何故なら、血液中細胞には糖を分解する働きがあるため、スピッツ内の血中に含まれる糖が時間の経過とともに減少していき、検査結果は実際の値より低い血糖値として示されることになるので、これを防止するため解糖阻止剤が血糖用スピッツには入れられていますが、救急外来では採血結果を迅速に出すため、糖が分解されるまでの時間経過がほとんどなく、検査結果に影響がでないためです。

 話をもどしますが今回の具体例の場合、医療事務は次の準備を行います。

GOT、GPT、Ca、TP、Kの検査には、1本のスピッツに5ccの血液が必要で、血糖の検査には、血糖用スピッツに2ccの血液が必要となり、血液は合計7cc、スピッツは二本を事前準備し、検査伝票に書き込みます。

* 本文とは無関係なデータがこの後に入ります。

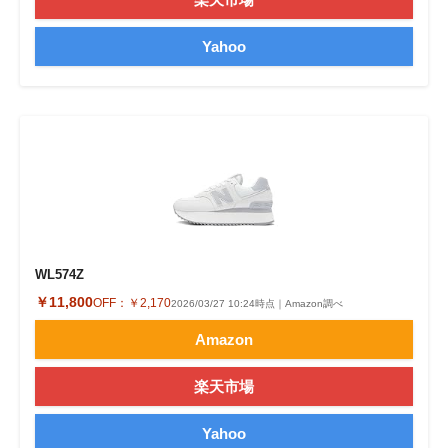
Yahoo
WL574Z
￥11,800
OFF：
￥2,170
2026/03/27 10:24時点｜Amazon調べ
Amazon
楽天市場
Yahoo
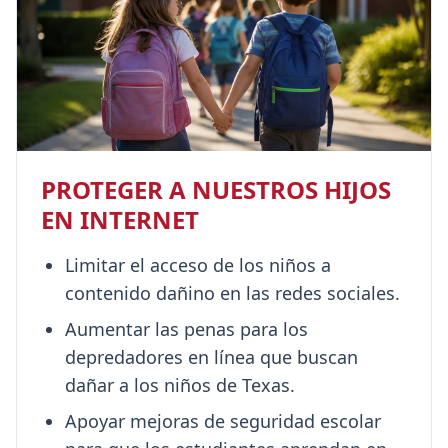
PROTEGER A NUESTROS HIJOS
EN INTERNET
Limitar el acceso de los niños a
contenido dañino en las redes sociales.
Aumentar las penas para los
depredadores en línea que buscan
dañar a los niños de Texas.
Apoyar mejoras de seguridad escolar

次に看護師は検査伝票をチェックし採血した検体をスピッツで保存します。

検査科の担当者は、検査室でこの検体を検査し、結果を医師ヘ報告します。

 以上のような流れで業務を行いますが、万が一、病棟クラークの医療事務職員が検査伝票を誤って策定していたら、医師の指示通りの検査が行えずに的確な病状診断ができず、患者の病状が重篤化したり、治療回復できなかったりする可能性もあります。

クラーク業務は医療行為に影響を及ぼす業務もあるため、患者さんの健康にも関係してくるので、小さなミスが大きな事故に繋がる可能性も否定できず、ミスを重ねていると医師からの信用が大きく失墜します。

このように医事課やクラーク課で行う業務上でのミスは、患者さんの健康や命に直で悪影響を与えることになる場合もあるので、細かなことにも注意を払い慎重に仕事に取り組む姿勢が求められます。